In front of the building were several military vehicles, a heavy-looking truck with an open rear, a row of jeeps and a surprising number of civilian cars. Between one of the jeeps and a 3-series BMW that had seen better days, a parking bay was stencilled on the tarmac in white paint. Frankenstein guided their car into it and pulled it to a halt. The giant man and Jamie stepped out of the car and walked back around to a flat indentation where the dome faced the road they had just driven along. Set into the grey material of the building was a door. It stood open, waiting for them.

Frankenstein motioned for Jamie to enter, then followed him in when he did so. They were standing in a white corridor, featureless except for a sculpted crest that looked down at them from high on the wall opposite them.

“What now?” asked Jamie.

“We wait,” replied Frankenstein.

Jamie studied the crest as he did so. A crown and portcullis sat above a wide circle, in which had been carved six flaming torches encircling a plain crucifix. Beneath the circle three words of Latin were etched into the wall.

Lux E Tenebris

“What does that mean?” asked Jamie, pointing up at the crest.

Light out of darkness,” translated Frankenstein. “It was the favourite phrase of a great man.”

“Who?”

The door closed behind them, sliding silently until it met the opposite wall, where it thudded into place with a loud clunk. There was a sound like spinning gears moving heavy machinery, then a quieter, yet somehow ominous second clunk. Instantly, the wall at the far end of the corridor slid aside to reveal a silver metal lift.

“Not now,” said Frankenstein, and walked down the corridor. After a moment’s hesitation, Jamie followed him.

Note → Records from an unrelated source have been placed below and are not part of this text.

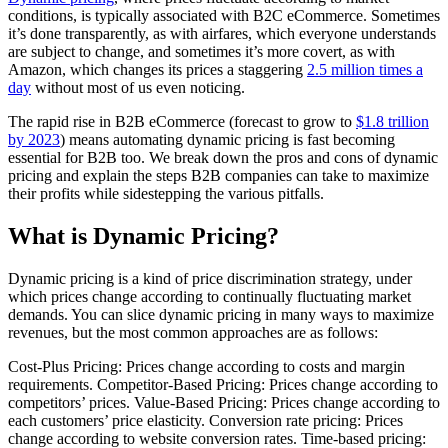
conditions, is typically associated with B2C eCommerce. Sometimes
it’s done transparently, as with airfares, which everyone understands
are subject to change, and sometimes it’s more covert, as with
Amazon, which changes its prices a staggering
2.5 million times a
day
without most of us even noticing.
The rapid rise in B2B eCommerce (forecast to grow to
$1.8 trillion
by 2023
) means automating dynamic pricing is fast becoming
essential for B2B too. We break down the pros and cons of dynamic
pricing and explain the steps B2B companies can take to maximize
their profits while sidestepping the various pitfalls.
What is Dynamic Pricing?
Dynamic pricing is a kind of price discrimination strategy, under
which prices change according to continually fluctuating market
demands. You can slice dynamic pricing in many ways to maximize
revenues, but the most common approaches are as follows:
Cost-Plus Pricing: Prices change according to costs and margin
requirements. Competitor-Based Pricing: Prices change according to
competitors’ prices. Value-Based Pricing: Prices change according to
each customers’ price elasticity. Conversion rate pricing: Prices
change according to website conversion rates. Time-based pricing: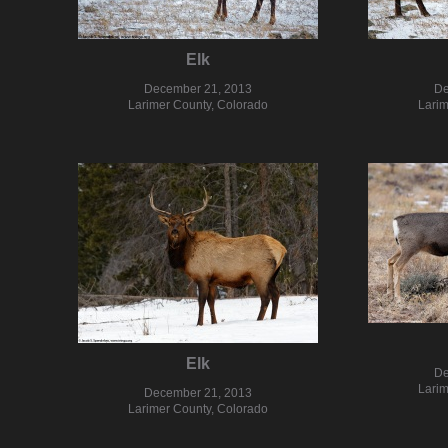
Elk
December 21, 2013
De
Larimer County, Colorado
Larim
Elk
De
Larim
December 21, 2013
Larimer County, Colorado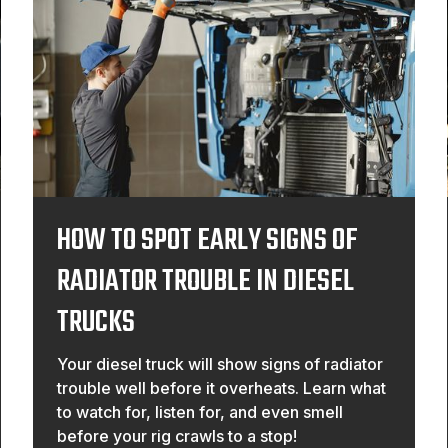
HOW TO SPOT EARLY SIGNS OF
RADIATOR TROUBLE IN DIESEL
TRUCKS
Your diesel truck will show signs of radiator
trouble well before it overheats. Learn what
to watch for, listen for, and even smell
before your rig crawls to a stop!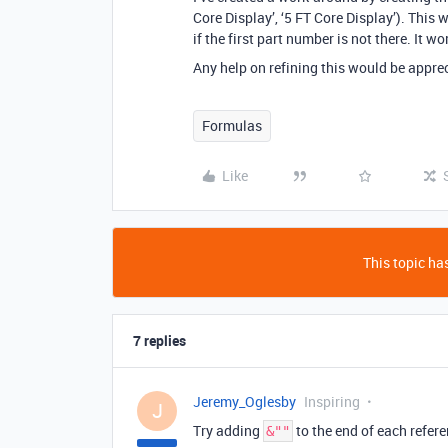
Core Display’, ‘5 FT Core Display’). This 
if the first part number is not there. It w
Any help on refining this would be appre
Formulas
Like
This topic has
7 replies
Jeremy_Oglesby
Inspiring
J
Try adding
to the end of each refer
&""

The lift car had no buttons, and as soon as they stepped inside the door closed and they began to descend. It was such a familiar, mundane feeling, the shift in his stomach, the vibrations in his legs, that the mild hysteria Jamie realised he had been feeling ever since the thing in the grey coat had walked through the door of the house he shared with his mother threatened to pitch him into a fit of laughter. He steadied himself, and waited for the door to reopen. As they settled to a halt and it began to slide open, his mind raced with the possibilities of what he might see next.

It was a dormitory.

A long, wide room, lined on both sides with thin beds covered in olive-green sheets and blankets. The beds were pristine, as though they had never been slept in, and the metal lockers that stood between them shone like new.

“What is this place?” he asked Frankenstein.

The monster opened his mouth to reply, but a deafening siren drowned out the words. Jamie pressed his hands to his ears, and when the siren paused, Frankenstein looked at him with a worried expression. “You’re about to find out,” he said.